Seit den 80er Jahren geht der Trend in der Medienforschung verstärkt in Richtung Medienrezeptionsforschung und entfernt sich damit von der Medienwirkungsforschung, der ein kausalnomologisches Erklärungsmodell zugrunde liegt.

Die Rezeptionsforschung beschäftigt sich auf der einen Seite mit den inhaltlichen und formalen Eigenschaften der Medienangebote, die von Sutter und Charlton (1997, in Sutter 1999) als Texte bezeichnet werden. Auf der anderen Seite werden die psychologischen und sozialen Bedingungen der Rezeption erfasst. Dabei geht es um die Verbindung zwischen Medienkommunikation und Individualkommunikation und die Beziehung zwischen dem Mediensystem und der Alltagswelt der Teilnehmer. Daraus ergibt sich die Notwendigkeit einer interdisziplinären Zusammenarbeit, die das gesamte Spektrum der Rezeption betrachten kann (Charlton, 1997). Zwischen den verschiedenen wissenschaftlichen Disziplinen gibt es allerdings noch grundlegende Unterschiede bezüglich der Auffassung über die Vorgänge bei der Leser-Text-Interaktion.

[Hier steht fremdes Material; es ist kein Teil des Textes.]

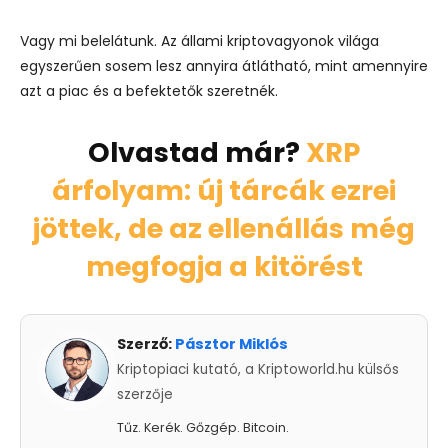
Vagy mi belelátunk. Az állami kriptovagyonok világa
egyszerűen sosem lesz annyira átlátható, mint amennyire
azt a piac és a befektetők szeretnék.
Olvastad már?
XRP
árfolyam: új tárcák ezrei
jöttek, de az ellenállás még
megfogja a kitörést
Szerző:
Pásztor Miklós
Kriptopiaci kutató, a Kriptoworld.hu külsős
szerzője
Tűz. Kerék. Gőzgép. Bitcoin.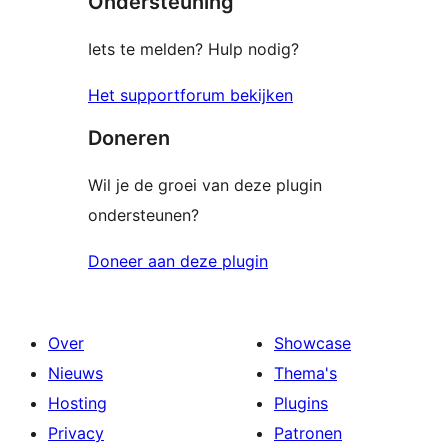
Ondersteuning
Iets te melden? Hulp nodig?
Het supportforum bekijken
Doneren
Wil je de groei van deze plugin
ondersteunen?
Doneer aan deze plugin
Over
Showcase
Nieuws
Thema's
Hosting
Plugins
Privacy
Patronen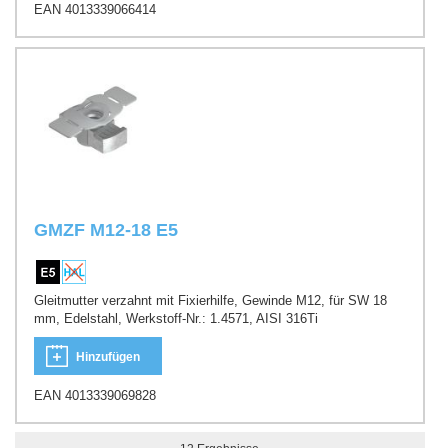
EAN 4013339066414
GMZF M12-18 E5
Gleitmutter verzahnt mit Fixierhilfe, Gewinde M12, für SW 18
mm, Edelstahl, Werkstoff-Nr.: 1.4571, AISI 316Ti
Hinzufügen
EAN 4013339069828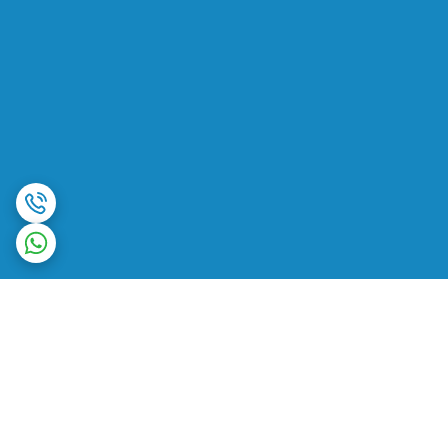
برگشت به بالا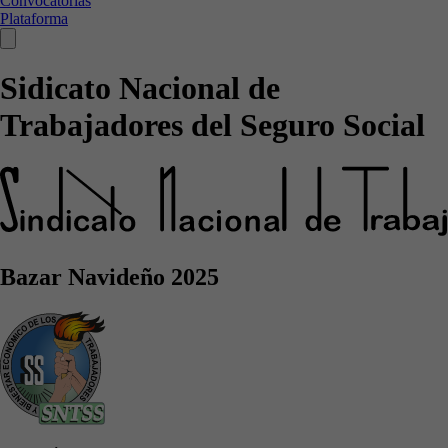
Convocatorias
Plataforma
Sidicato Nacional de
Trabajadores del Seguro Social
Bazar Navideño 2025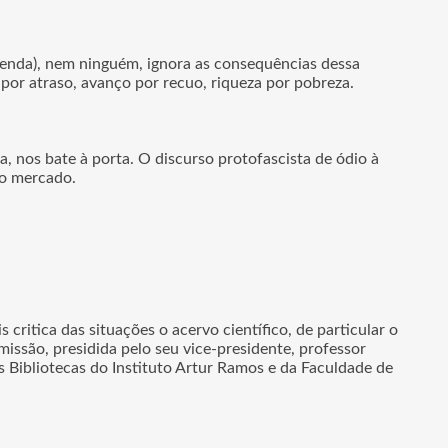
menda), nem ninguém, ignora as consequências dessa
por atraso, avanço por recuo, riqueza por pobreza.
a, nos bate à porta. O discurso protofascista de ódio à
 do mercado.
itica das situações o acervo científico, de particular o
ssão, presidida pelo seu vice-presidente, professor
s Bibliotecas do Instituto Artur Ramos e da Faculdade de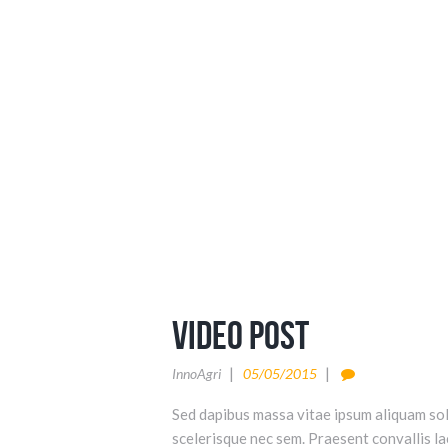
Video Post
InnoAgri
05/05/2015
Sed dapibus massa vitae ipsum aliquam soll
scelerisque nec sem. Praesent convallis laci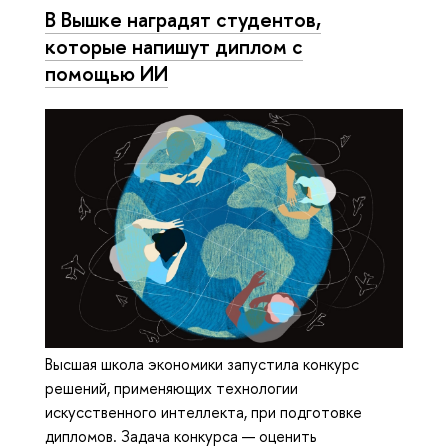
В Вышке наградят студентов,
которые напишут диплом с
помощью ИИ
Высшая школа экономики запустила конкурс
решений, применяющих технологии
искусственного интеллекта, при подготовке
дипломов. Задача конкурса — оценить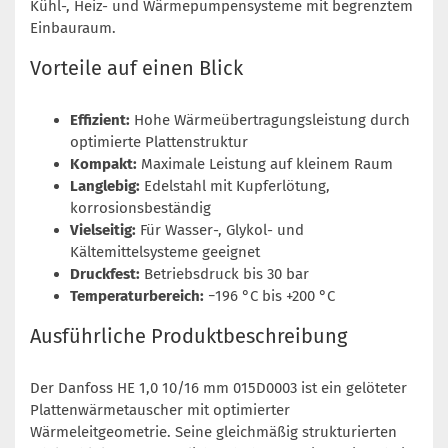
Kühl-, Heiz- und Wärmepumpensysteme mit begrenztem
Einbauraum.
Vorteile auf einen Blick
Effizient:
Hohe Wärmeübertragungsleistung durch
optimierte Plattenstruktur
Kompakt:
Maximale Leistung auf kleinem Raum
Langlebig:
Edelstahl mit Kupferlötung,
korrosionsbeständig
Vielseitig:
Für Wasser-, Glykol- und
Kältemittelsysteme geeignet
Druckfest:
Betriebsdruck bis 30 bar
Temperaturbereich:
−196 °C bis +200 °C
Ausführliche Produktbeschreibung
Der Danfoss HE 1,0 10/16 mm 015D0003 ist ein gelöteter
Plattenwärmetauscher mit optimierter
Wärmeleitgeometrie. Seine gleichmäßig strukturierten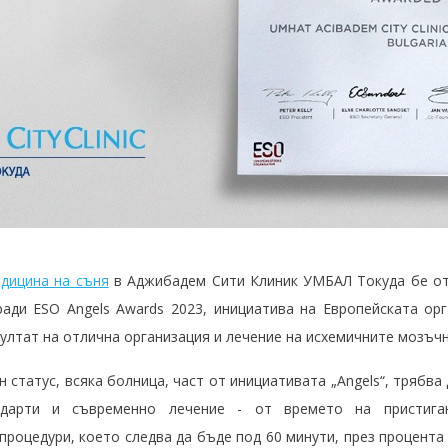
едицина на съня
в Аджибадем Сити Клиник УМБАЛ Токуда бе от
ади ESO Angels Awards 2023, инициатива на Европейската орг
резултат на отлична организация и лечение на исхемичните мозъч
н статус, всяка болница, част от инициативата „Angels“, трябва
андарти и съвременно лечение - от времето на пристиг
роцедури, което следва да бъде под 60 минути, през процента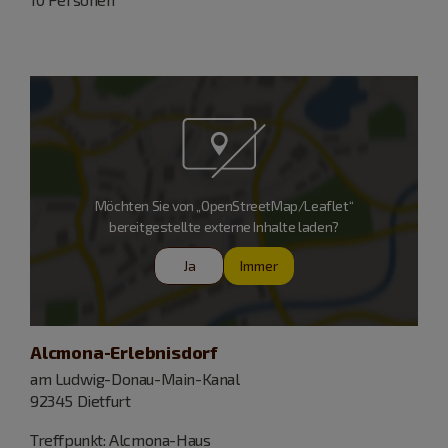
Möchten Sie von „OpenStreetMap/Leaflet“
bereitgestellte externe Inhalte laden?
Ja
Immer
Alcmona-Erlebnisdorf
am Ludwig-Donau-Main-Kanal
92345 Dietfurt
Treffpunkt: Alcmona-Haus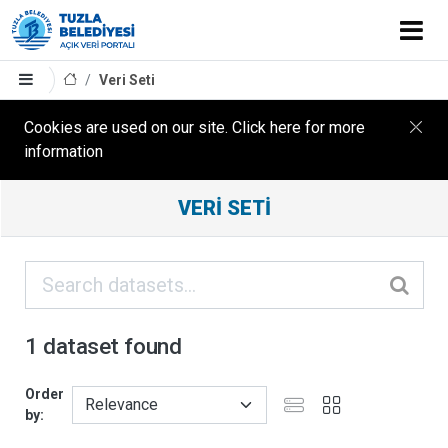
Veri Seti
Cookies are used on our site. Click here for more
information
Filter
VERI SETI
Results
ORGANIZASYONLAR
KATEGORILER
1 dataset found
ETIKETLER
Order
by
FORMATLAR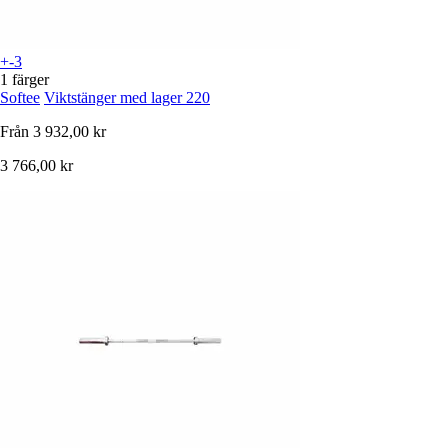
+-3
1 färger
Softee
Viktstänger med lager 220
Från
3 932,00 kr
3 766,00 kr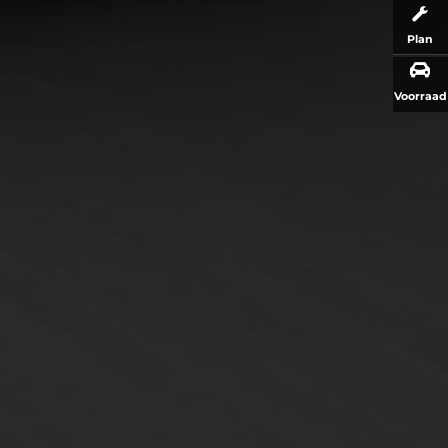
Plan
Voorraad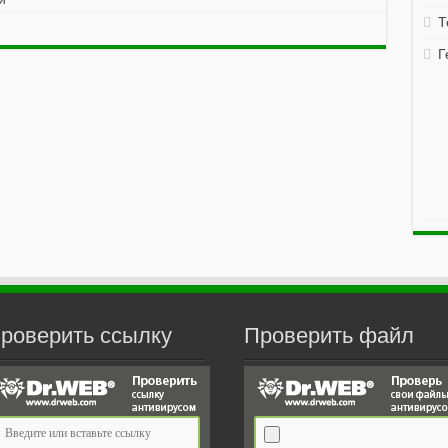
Т
Г
роверить ссылку
Проверить файл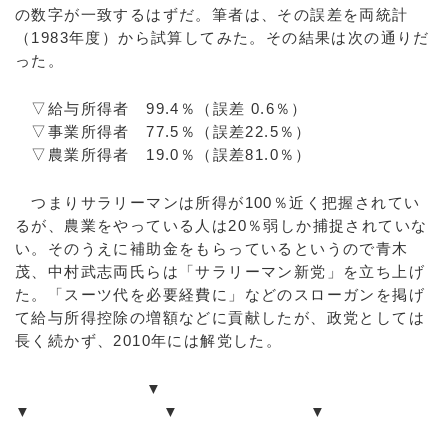
の数字が一致するはずだ。筆者は、その誤差を両統計
（1983年度）から試算してみた。その結果は次の通りだ
った。
▽給与所得者 99.4％（誤差 0.6％）
▽事業所得者 77.5％（誤差22.5％）
▽農業所得者 19.0％（誤差81.0％）
つまりサラリーマンは所得が100％近く把握されてい
るが、農業をやっている人は20％弱しか捕捉されていな
い。そのうえに補助金をもらっているというので青木
茂、中村武志両氏らは「サラリーマン新党」を立ち上げ
た。「スーツ代を必要経費に」などのスローガンを掲げ
て給与所得控除の増額などに貢献したが、政党としては
長く続かず、2010年には解党した。
▼
▼ ▼ ▼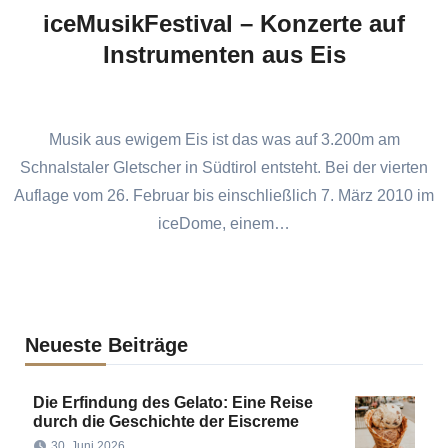
iceMusikFestival – Konzerte auf
Instrumenten aus Eis
Musik aus ewigem Eis ist das was auf 3.200m am
Schnalstaler Gletscher in Südtirol entsteht. Bei der vierten
Auflage vom 26. Februar bis einschließlich 7. März 2010 im
iceDome, einem…
Neueste Beiträge
Die Erfindung des Gelato: Eine Reise
durch die Geschichte der Eiscreme
30. Juni 2026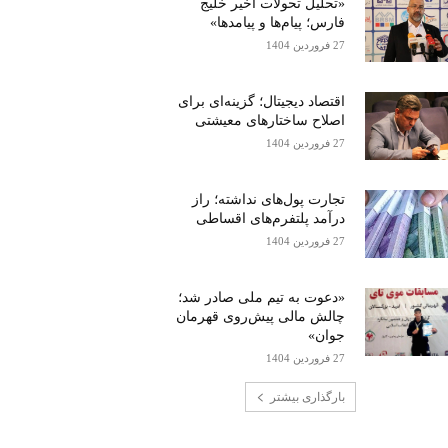
«تحلیل تحولات اخیر خلیج
فارس؛ پیام‌ها و پیامدها»
27 فروردین 1404
اقتصاد دیجیتال؛ گزینه‌ای برای
اصلاح ساختارهای معیشتی
27 فروردین 1404
تجارت پول‌های نداشته؛ راز
درآمد پلتفرم‌های اقساطی
27 فروردین 1404
«دعوت به تیم ملی صادر شد؛
چالش مالی پیش‌روی قهرمان
جوان»
27 فروردین 1404
بارگذاری بیشتر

Rezeption beginnt bereits bei der Zuwendung zu einem Medium, bzw. dem vorhergegangenen Wahlvorgang.

3.3. Aneignung

In der post-kommunikativen Phase der Mediennutzung findet die Medienaneignung statt. Die Anfänge der Aneignungsforschung, wie sie heute noch aktuell ist, sind innerhalb der Cultural Studies zu verorten. Entgegen der in den 1970er Jahren etablierten Medienwirkungs- und Gratifikationsforschung betonen diese Forscher den „Eigensinn" der Medienpublika (Hepp, 2005). Medienaneignung ist „ein Prozess der Re-Artikulation von Kultur" (Hepp, 2005, S. 72). Die Cultural Studies verwenden Aneignung als Oberbegriff und in Abgrenzung zum Ausdruck Rezeption. So soll deutlich gemacht werden, dass „Menschen Medieninhalte in Beziehung zu ihrer Alltagswelt setzen und Bedeutung nicht einfach übernehmen, sondern selbst konstruieren" (Schwer, 2004, zitiert in Meyen, 2004, S. 10).

In Bezug auf die Medienaneignung fragt Hasebrink (2003, zitiert in Meyen, 2004, S. 10): „Wie integrieren die Nutzer die Angebote in ihr Weltbild, welche Konsequenzen ziehen sie?" Nach Hepp (2005, S. 68) beschränkt sich Medienaneignung auf die „sich nach der eigentlichen Rezeption anschließenden Prozesse eines im weitesten Sinne verstandenen Kontaktes mit einem Medienprodukt". An die Stelle der Bedeutungstransmission von einem Sender zu einem Empfänger rücken deswegen heute semiotisch geprägte Kommunikationstheorien, „die die Konstruktion von Bedeutung als zentrale Dimension kommunikativer Praktiken herausstellen" (Ang, 2003, zitiert in Hepp, 2005, S. 70). Besonders in Bezug auf die Nutzung von digitalen Medien (z.B. Chat-rooms) können Rezeption und Aneignung kaum mehr gegeneinander gestellt werden.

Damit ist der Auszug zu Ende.